- _Problem statement_:
Please set down each record exactly as it appears, but leave out any pictures.

- _Excerpted data_:

--- START ---

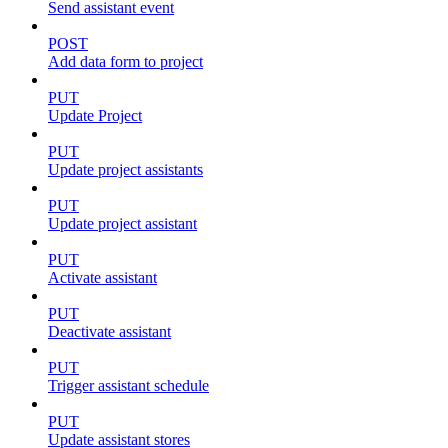
Send assistant event
POST
Add data form to project
PUT
Update Project
PUT
Update project assistants
PUT
Update project assistant
PUT
Activate assistant
PUT
Deactivate assistant
PUT
Trigger assistant schedule
PUT
Update assistant stores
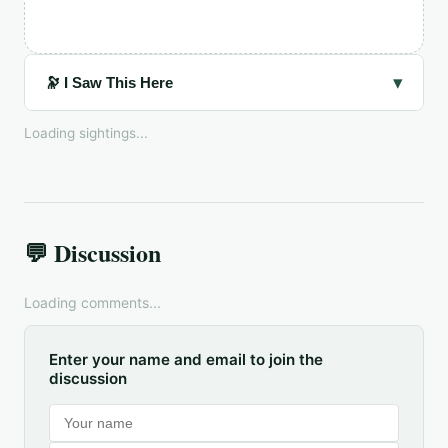
▾
🔭 I Saw This Here
Loading sightings...
💬 Discussion
Loading comments...
Enter your name and email to join the
discussion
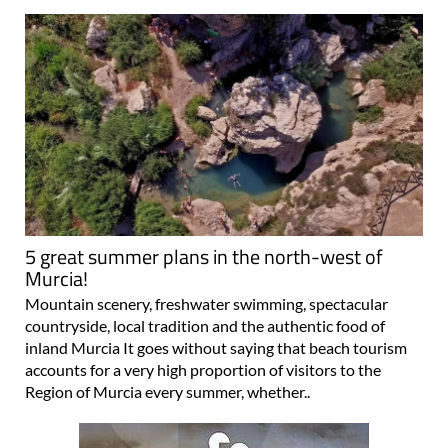
5 great summer plans in the north-west of
Murcia!
Mountain scenery, freshwater swimming, spectacular
countryside, local tradition and the authentic food of
inland Murcia It goes without saying that beach tourism
accounts for a very high proportion of visitors to the
Region of Murcia every summer, whether..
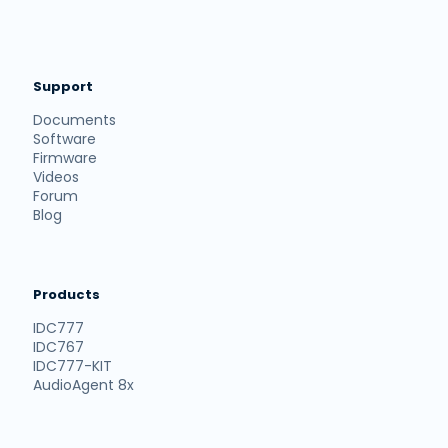
Support
Documents
Software
Firmware
Videos
Forum
Blog
Products
IDC777
IDC767
IDC777-KIT
AudioAgent 8x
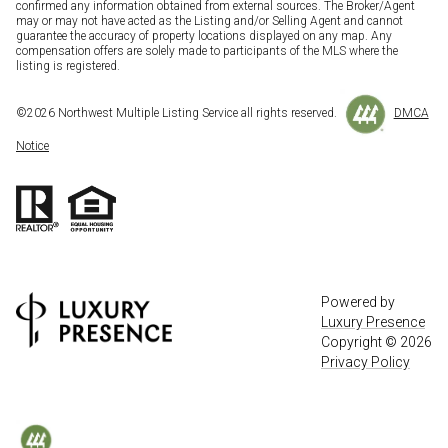
confirmed any information obtained from external sources. The Broker/Agent
may or may not have acted as the Listing and/or Selling Agent and cannot
guarantee the accuracy of property locations displayed on any map. Any
compensation offers are solely made to participants of the MLS where the
listing is registered.
©
2026
Northwest Multiple Listing Service all rights reserved.
DMCA
Notice
Powered by
Luxury Presence
Copyright ©
2026
Privacy Policy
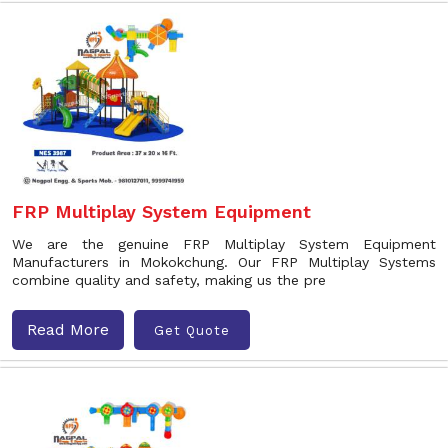
FRP Multiplay System Equipment
We are the genuine FRP Multiplay System Equipment
Manufacturers in Mokokchung. Our FRP Multiplay Systems
combine quality and safety, making us the pre
Read More
Get Quote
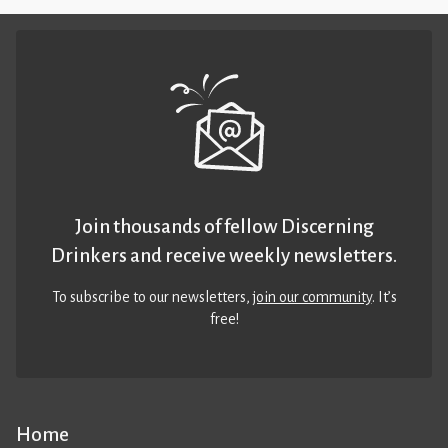
Join thousands of fellow Discerning
Drinkers and receive weekly newsletters.
To subscribe to our newsletters,
join our community
. It’s
free!
Home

--- END ---

- _Written answer_:
Send assistant event
POST
Add data form to project
PUT
Update Project
PUT
Update project assistants
PUT
Update project assistant
PUT
Activate assistant
PUT
Deactivate assistant
PUT
Trigger assistant schedule
PUT
Update assistant stores
▾
🔭 I Saw This Here
Loading sightings...
💬 Discussion
Loading comments...
Enter your name and email to join the
discussion
5 great summer plans in the north-west of
Murcia!
Mountain scenery, freshwater swimming, spectacular
countryside, local tradition and the authentic food of
inland Murcia It goes without saying that beach tourism
accounts for a very high proportion of visitors to the
Region of Murcia every summer, whether..
Support
Documents
Software
Firmware
Videos
Forum
Blog
Products
IDC777
IDC767
IDC777-KIT
AudioAgent 8x
confirmed any information obtained from external sources. The Broker/Agent
may or may not have acted as the Listing and/or Selling Agent and cannot
guarantee the accuracy of property locations displayed on any map. Any
compensation offers are solely made to participants of the MLS where the
listing is registered.
©
2026
Northwest Multiple Listing Service all rights reserved.
DMCA
Notice
Powered by
Luxury Presence
Copyright ©
2026
Privacy Policy
FRP Multiplay System Equipment
We are the genuine FRP Multiplay System Equipment
Manufacturers in Mokokchung. Our FRP Multiplay Systems
combine quality and safety, making us the pre
Read More
Get Quote
Join thousands of fellow Discerning
Drinkers and receive weekly newsletters.
To subscribe to our newsletters,
join our community
. It’s
free!
Home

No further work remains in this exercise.